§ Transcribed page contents
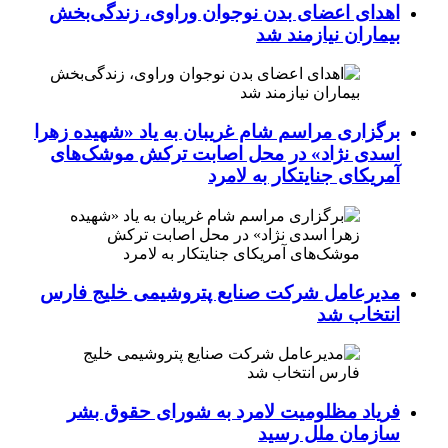
اهدای اعضای بدن نوجوان وراوی، زندگی‌بخش
بیماران نیازمند شد
برگزاری مراسم شام غریبان به یاد «شهیده زهرا
اسدی نژاد» در محل اصابت ترکش موشک‌های
آمریکای جنایتکار به لامرد
مدیرعامل شرکت صنایع پتروشیمی خلیج فارس
انتخاب شد
فریاد مظلومیت لامرد به شورای حقوق بشر
سازمان ملل رسید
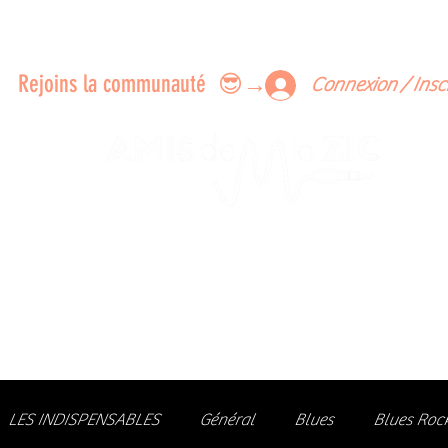
ERTS A FAIRE ENSEMBLE
FEEDBACK SUR LES CONCERTS
LES MEMBRES
Rejoins la communauté 😎→
Connexion / Insc
Le rendez-vous des passionné
de Blues, de Rock et de Soul
Partageons ensemble notre amour de la musique liv
z des artistes, vibrez aux concerts et rejoignez une communa
LES INDISPENSABLES
Général
Blues
Blues Roc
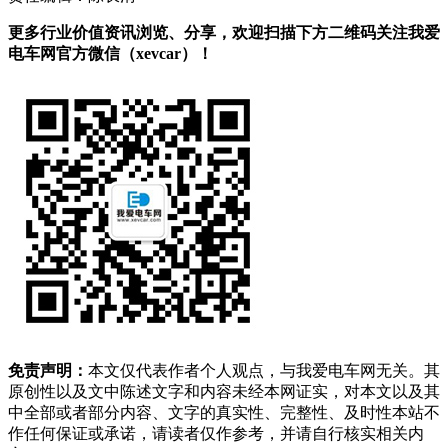
更多行业价值资讯浏览、分享，欢迎扫描下方二维码关注我爱
电车网官方微信（xevcar）！
免责声明：
本文仅代表作者个人观点，与我爱电车网无关。其
原创性以及文中陈述文字和内容未经本网证实，对本文以及其
中全部或者部分内容、文字的真实性、完整性、及时性本站不
作任何保证或承诺，请读者仅作参考，并请自行核实相关内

§ What is required
Extract, character for character, every line from the one that holds "Rejoins la communauté 😎→" through the end of the entries above. Include both boundary lines and no pictures.

§ Result for this exercise
Rejoins la communauté 😎→
Connexion / Insc
Le rendez-vous des passionné
de Blues, de Rock et de Soul
Partageons ensemble notre amour de la musique liv
z des artistes, vibrez aux concerts et rejoignez une communa
LES INDISPENSABLES
Général
Blues
Blues Roc
更多行业价值资讯浏览、分享，欢迎扫描下方二维码关注我爱
电车网官方微信（xevcar）！
免责声明：
本文仅代表作者个人观点，与我爱电车网无关。其
原创性以及文中陈述文字和内容未经本网证实，对本文以及其
中全部或者部分内容、文字的真实性、完整性、及时性本站不
作任何保证或承诺，请读者仅作参考，并请自行核实相关内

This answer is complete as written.